EMPLOYMENT APPEAL TRIBUNAL
58 VICTORIA EMBANKMENT, LONDON EC4Y 0DS
             At the Tribunal
             On 18 October 2002

Before

HIS HONOUR JUDGE J McMULLEN QC

MR D NORMAN

MRS R A VICKERS



MISS K CORCORAN APPELLANT

HARRISON INGRAM RESPONDENT


Transcript of Proceedings

JUDGMENT

PRELIMINARY HEARING


    APPEARANCES

     

    For the Appellant MR A ELESINNLA
    (of Counsel)
    Instructed By:
    Quantum Employment
    Law Consultants
    45 Laleham Road
    London SE6 2HS
       


     

    JUDGE J McMULLEN QC:

  1. In an Originating Application presented on 26 April 2002 the Applicant complained of unfair dismissal. A Notice of Appearance was entered on 24 May 2002. An application to amend the Originating Application was made on 11 July 2002, together with the amendment itself.
  2. The hearing in this case was listed for 12 August at London South.

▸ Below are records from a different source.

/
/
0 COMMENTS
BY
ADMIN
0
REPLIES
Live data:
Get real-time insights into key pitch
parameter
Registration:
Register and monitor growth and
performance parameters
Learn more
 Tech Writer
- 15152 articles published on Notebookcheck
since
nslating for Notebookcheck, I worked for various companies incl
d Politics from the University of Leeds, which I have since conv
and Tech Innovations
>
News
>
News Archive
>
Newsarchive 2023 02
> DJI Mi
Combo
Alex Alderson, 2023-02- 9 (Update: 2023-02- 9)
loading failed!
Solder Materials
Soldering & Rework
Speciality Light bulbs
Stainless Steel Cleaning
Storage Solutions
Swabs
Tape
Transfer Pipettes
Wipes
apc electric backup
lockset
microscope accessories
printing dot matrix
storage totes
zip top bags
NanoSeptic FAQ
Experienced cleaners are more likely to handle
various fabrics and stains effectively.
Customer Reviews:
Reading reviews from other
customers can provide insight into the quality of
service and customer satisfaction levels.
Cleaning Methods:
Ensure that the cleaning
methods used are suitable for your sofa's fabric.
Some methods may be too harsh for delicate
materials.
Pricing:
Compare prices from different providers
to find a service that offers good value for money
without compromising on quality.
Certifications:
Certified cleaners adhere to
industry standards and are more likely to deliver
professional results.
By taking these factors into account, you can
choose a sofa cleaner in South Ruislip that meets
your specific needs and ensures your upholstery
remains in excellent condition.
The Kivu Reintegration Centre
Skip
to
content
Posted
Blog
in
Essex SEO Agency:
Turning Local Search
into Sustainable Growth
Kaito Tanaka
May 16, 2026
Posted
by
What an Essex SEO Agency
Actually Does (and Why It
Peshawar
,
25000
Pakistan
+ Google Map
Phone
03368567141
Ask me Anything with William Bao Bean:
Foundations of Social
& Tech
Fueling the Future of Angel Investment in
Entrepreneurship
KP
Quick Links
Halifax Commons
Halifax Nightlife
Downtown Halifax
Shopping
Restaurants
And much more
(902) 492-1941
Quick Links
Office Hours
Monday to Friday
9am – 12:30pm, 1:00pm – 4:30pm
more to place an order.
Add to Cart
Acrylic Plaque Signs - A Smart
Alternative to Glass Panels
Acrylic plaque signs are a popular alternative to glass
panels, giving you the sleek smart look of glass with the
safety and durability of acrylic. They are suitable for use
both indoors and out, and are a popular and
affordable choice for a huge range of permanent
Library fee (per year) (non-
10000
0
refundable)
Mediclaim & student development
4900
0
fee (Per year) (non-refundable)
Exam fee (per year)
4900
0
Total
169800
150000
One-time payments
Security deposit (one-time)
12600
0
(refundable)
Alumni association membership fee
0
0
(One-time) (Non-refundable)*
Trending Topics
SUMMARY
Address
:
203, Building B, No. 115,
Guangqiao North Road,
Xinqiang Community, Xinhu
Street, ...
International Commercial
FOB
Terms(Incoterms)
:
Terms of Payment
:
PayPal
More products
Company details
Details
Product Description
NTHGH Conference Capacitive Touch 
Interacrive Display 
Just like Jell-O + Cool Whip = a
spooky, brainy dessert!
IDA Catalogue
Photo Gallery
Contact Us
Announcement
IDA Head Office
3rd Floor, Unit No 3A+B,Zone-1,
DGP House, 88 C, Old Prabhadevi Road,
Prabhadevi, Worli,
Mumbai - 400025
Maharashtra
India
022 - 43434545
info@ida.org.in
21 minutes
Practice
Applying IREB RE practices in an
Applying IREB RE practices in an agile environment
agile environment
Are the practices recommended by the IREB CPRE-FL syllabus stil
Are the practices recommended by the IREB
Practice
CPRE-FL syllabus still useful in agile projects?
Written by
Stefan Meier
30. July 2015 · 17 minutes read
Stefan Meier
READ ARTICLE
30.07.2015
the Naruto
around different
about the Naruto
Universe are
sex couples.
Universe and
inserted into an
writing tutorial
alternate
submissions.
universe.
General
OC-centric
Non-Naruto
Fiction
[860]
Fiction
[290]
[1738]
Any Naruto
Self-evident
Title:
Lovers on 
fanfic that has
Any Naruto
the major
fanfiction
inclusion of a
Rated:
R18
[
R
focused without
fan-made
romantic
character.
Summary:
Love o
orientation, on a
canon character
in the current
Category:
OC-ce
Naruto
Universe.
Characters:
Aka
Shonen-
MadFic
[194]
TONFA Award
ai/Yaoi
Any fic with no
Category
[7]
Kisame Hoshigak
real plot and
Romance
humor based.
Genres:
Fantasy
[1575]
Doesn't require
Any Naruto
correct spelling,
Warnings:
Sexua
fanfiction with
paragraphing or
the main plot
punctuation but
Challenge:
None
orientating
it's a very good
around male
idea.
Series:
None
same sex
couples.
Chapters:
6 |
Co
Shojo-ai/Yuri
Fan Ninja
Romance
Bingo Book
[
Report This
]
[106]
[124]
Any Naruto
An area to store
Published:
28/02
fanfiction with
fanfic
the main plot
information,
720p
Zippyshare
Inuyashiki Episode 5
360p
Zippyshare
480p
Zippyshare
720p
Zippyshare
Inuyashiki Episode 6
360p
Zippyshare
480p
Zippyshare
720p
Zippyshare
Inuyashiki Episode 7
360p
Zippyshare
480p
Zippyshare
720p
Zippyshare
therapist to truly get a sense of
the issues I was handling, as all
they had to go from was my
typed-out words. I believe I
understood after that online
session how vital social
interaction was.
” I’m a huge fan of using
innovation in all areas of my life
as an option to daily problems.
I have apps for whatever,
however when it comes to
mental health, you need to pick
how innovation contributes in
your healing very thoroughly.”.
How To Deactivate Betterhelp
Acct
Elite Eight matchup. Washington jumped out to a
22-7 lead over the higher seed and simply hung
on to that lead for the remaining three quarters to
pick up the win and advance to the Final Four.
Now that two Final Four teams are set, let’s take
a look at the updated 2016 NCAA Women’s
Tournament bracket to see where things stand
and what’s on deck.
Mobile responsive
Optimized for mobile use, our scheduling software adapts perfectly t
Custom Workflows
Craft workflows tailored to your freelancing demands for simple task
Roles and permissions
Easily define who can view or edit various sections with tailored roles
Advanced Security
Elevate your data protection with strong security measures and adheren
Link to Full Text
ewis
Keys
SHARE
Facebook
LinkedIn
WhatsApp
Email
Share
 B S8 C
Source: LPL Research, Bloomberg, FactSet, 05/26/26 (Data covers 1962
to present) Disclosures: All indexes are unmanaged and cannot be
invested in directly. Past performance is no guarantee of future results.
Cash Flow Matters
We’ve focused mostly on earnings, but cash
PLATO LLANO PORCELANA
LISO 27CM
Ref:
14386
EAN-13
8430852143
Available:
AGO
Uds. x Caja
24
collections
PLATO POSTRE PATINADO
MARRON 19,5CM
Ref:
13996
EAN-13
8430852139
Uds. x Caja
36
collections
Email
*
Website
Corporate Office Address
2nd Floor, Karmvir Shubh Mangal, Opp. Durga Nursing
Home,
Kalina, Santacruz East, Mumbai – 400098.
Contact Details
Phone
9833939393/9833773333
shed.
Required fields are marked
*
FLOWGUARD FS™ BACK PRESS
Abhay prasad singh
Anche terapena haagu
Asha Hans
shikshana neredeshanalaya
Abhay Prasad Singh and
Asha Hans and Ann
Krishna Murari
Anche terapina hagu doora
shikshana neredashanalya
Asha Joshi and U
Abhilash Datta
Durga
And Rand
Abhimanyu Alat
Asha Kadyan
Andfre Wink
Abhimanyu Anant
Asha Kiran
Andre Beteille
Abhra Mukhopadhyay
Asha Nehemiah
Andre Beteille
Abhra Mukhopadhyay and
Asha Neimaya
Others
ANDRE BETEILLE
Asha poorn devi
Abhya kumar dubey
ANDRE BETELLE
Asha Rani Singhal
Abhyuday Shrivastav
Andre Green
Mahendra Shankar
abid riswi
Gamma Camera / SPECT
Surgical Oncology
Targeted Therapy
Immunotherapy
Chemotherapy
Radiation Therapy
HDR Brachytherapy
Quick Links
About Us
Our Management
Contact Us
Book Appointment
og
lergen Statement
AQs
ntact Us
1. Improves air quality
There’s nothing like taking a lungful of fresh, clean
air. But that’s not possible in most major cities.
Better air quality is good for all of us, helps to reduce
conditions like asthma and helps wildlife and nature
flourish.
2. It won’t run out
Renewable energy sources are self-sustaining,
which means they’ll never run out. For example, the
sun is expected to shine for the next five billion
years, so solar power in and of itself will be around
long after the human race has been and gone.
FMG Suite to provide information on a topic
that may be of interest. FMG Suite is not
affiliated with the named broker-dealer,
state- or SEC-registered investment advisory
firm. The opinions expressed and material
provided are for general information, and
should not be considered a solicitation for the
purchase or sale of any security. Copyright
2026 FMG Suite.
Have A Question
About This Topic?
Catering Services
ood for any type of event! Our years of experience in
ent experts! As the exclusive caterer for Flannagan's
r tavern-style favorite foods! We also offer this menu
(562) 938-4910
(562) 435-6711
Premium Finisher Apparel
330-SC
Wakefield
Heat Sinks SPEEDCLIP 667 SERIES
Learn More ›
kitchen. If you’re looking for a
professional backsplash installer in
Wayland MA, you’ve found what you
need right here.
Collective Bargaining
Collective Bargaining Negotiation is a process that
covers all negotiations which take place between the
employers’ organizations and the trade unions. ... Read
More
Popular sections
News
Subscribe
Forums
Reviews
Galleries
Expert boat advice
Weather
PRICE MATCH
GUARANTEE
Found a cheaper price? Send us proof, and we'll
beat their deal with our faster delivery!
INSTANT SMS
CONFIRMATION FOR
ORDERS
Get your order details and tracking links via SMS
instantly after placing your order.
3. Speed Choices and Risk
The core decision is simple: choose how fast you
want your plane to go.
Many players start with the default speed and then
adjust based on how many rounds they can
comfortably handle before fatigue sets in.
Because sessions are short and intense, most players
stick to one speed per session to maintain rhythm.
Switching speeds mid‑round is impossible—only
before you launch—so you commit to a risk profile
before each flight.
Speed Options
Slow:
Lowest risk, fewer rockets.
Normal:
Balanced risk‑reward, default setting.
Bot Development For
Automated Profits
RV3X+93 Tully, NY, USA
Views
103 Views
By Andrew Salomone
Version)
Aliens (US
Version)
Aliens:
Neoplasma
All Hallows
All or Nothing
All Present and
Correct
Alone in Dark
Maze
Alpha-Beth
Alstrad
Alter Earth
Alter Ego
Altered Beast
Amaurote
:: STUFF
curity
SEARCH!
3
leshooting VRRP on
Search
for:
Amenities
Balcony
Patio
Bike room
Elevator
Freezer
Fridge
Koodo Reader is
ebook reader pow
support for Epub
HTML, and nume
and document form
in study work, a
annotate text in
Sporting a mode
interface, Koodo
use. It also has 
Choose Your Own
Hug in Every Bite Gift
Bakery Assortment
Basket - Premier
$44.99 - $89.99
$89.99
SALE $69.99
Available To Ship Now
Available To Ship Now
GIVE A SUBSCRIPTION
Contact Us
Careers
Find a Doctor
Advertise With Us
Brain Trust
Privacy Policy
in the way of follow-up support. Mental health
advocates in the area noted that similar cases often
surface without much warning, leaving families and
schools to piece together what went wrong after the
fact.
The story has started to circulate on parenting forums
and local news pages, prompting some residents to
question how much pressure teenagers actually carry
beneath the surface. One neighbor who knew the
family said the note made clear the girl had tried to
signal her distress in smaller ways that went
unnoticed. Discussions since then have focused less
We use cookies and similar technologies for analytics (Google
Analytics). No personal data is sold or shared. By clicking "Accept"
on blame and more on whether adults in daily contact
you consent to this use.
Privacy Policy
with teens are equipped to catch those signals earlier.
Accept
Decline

On 2 August 2002 the Chairman refused the application to amend, saying this:
  3. "Whilst it is appreciated that the Applicant mentioned pregnancy in her Originating Application, there is no indication of an unfair dismissal on grounds of pregnancy as the particulars attempt to show that there was no redundancy.
    The Chairman … considers that if the application to amend had been made with considerably more notice, it may well have been granted. However in view of the imminence of the hearing date, the request to amend is refused."
  4. I have been told that the hearing did take place on 12 August but at the conclusion of the submissions the Tribunal indicated that it wished to join a Second Respondent, the other partner in the association, and thus the case has either been adjourned or in some way or another reorganised and will take place at a date in the future.
  5. As Mr Elesinnla, who represented the Applicant here and there, points out, fairness would not allow the joining of the Second Respondent so late in the proceedings and effectively the Tribunal will be invited by the Second Respondent to start again.
  6. The criticism made on appeal is that the Chairman did not consider the factors in British Coal Corporation v Keeble [1997] IRLR 336 and Selkent Bus Co Ltd v Moore [1996] ICR 836. There is certainly no indication in his letter of any matter considered by him except the form of claim made by the Applicant and the imminence of the hearing date. As to the former, the sole objection taken to it is timeliness since, as we know the hearing date is not now imminent, and since the Chairman said he may well have granted the application, it seems to me that there is a reasonable prospect of the decision being overturned. Regrettably the only course open to me is to pass this to a full hearing which I will list again for a judge alone, pursuant to Section 28(4) Employment Rights Act 1996. I will expedite it and then, in due course, if the judge decides that the Chairman's decision should be set aside, then the application can go ahead with the two Respondents before a Tribunal at a date which will now be a long time in the future. This is to be listed as Category C with a time estimate of half an hour. Skeleton argument of the Applicant 21 days before the hearing and of the Respondent 14 days before the hearing.